» ASSIGNMENT: Extract all lines from the data beneath that include the word "Task".

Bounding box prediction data
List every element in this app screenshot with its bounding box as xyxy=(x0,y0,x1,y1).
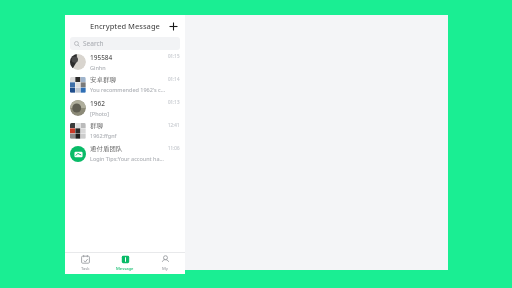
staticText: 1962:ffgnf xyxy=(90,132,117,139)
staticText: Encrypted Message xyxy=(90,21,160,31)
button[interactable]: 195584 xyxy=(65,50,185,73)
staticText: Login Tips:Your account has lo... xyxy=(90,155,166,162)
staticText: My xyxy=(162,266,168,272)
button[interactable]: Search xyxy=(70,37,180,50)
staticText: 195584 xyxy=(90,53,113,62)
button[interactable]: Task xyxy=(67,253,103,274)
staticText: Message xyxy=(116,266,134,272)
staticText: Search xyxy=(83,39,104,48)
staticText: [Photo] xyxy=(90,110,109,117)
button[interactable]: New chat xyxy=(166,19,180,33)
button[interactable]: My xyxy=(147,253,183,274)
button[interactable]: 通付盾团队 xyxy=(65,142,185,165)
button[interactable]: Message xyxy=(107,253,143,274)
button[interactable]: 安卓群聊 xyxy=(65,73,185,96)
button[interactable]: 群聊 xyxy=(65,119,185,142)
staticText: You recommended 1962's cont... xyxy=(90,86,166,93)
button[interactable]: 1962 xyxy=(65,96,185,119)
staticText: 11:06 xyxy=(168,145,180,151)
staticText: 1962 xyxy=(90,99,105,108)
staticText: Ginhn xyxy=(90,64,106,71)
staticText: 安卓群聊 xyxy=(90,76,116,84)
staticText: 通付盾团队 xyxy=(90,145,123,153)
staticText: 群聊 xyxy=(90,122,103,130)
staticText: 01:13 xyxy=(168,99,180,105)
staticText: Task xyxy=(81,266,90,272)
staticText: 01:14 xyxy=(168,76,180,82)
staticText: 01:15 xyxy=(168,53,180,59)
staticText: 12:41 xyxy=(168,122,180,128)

» SOLUTION TO THE EXERCISE:
button[interactable]: Task xyxy=(67,253,103,274)
staticText: Task xyxy=(81,266,90,272)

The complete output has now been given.